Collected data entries
>>>>>

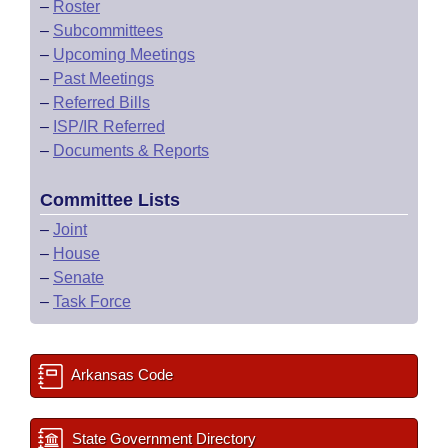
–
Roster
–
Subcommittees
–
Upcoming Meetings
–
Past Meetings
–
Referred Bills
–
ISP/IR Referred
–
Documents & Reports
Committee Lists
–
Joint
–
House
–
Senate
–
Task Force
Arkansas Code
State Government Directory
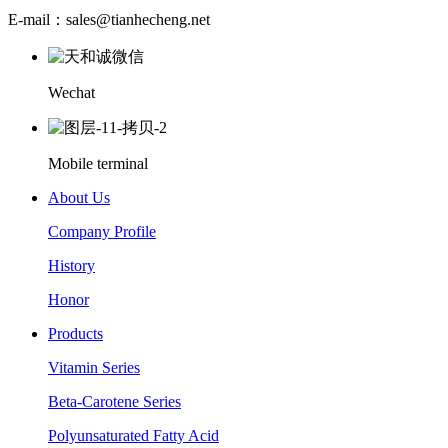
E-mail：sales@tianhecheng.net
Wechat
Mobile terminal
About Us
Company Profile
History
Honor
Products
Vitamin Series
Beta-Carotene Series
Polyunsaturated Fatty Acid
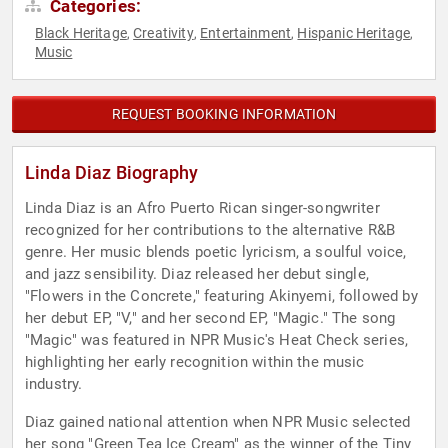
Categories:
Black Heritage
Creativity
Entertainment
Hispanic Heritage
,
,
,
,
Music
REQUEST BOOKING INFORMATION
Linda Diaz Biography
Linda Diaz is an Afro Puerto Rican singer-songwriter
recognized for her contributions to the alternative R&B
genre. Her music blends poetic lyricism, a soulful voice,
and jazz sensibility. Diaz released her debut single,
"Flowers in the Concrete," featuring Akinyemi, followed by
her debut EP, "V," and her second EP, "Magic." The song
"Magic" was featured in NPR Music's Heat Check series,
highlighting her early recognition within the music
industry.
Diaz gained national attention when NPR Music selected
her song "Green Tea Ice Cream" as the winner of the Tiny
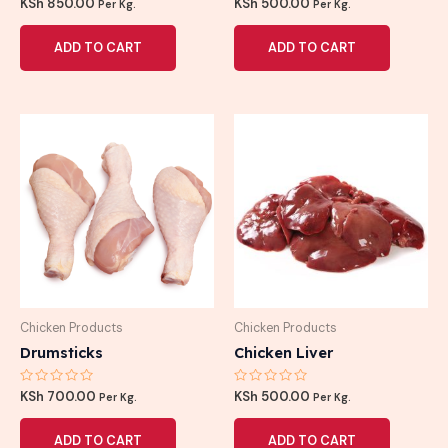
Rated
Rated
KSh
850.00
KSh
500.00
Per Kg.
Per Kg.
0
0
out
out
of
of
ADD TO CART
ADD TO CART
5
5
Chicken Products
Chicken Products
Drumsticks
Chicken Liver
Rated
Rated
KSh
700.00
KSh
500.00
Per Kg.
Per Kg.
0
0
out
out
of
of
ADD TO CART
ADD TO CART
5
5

<<<<<

TASK STATEMENT: Copy out every entry above word for word; omit the images.

RESULT OF THE TASK:
–
Roster
–
Subcommittees
–
Upcoming Meetings
–
Past Meetings
–
Referred Bills
–
ISP/IR Referred
–
Documents & Reports
Committee Lists
–
Joint
–
House
–
Senate
–
Task Force
Arkansas Code
State Government Directory
E-mail：sales@tianhecheng.net
Wechat
Mobile terminal
About Us
Company Profile
History
Honor
Products
Vitamin Series
Beta-Carotene Series
Polyunsaturated Fatty Acid
Categories:
Black Heritage
Creativity
Entertainment
Hispanic Heritage
,
,
,
,
Music
REQUEST BOOKING INFORMATION
Linda Diaz Biography
Linda Diaz is an Afro Puerto Rican singer-songwriter
recognized for her contributions to the alternative R&B
genre. Her music blends poetic lyricism, a soulful voice,
and jazz sensibility. Diaz released her debut single,
"Flowers in the Concrete," featuring Akinyemi, followed by
her debut EP, "V," and her second EP, "Magic." The song
"Magic" was featured in NPR Music's Heat Check series,
highlighting her early recognition within the music
industry.
Diaz gained national attention when NPR Music selected
her song "Green Tea Ice Cream" as the winner of the Tiny
Rated
Rated
KSh
850.00
KSh
500.00
Per Kg.
Per Kg.
0
0
out
out
of
of
ADD TO CART
ADD TO CART
5
5
Chicken Products
Chicken Products
Drumsticks
Chicken Liver
Rated
Rated
KSh
700.00
KSh
500.00
Per Kg.
Per Kg.
0
0
out
out
of
of
ADD TO CART
ADD TO CART
5
5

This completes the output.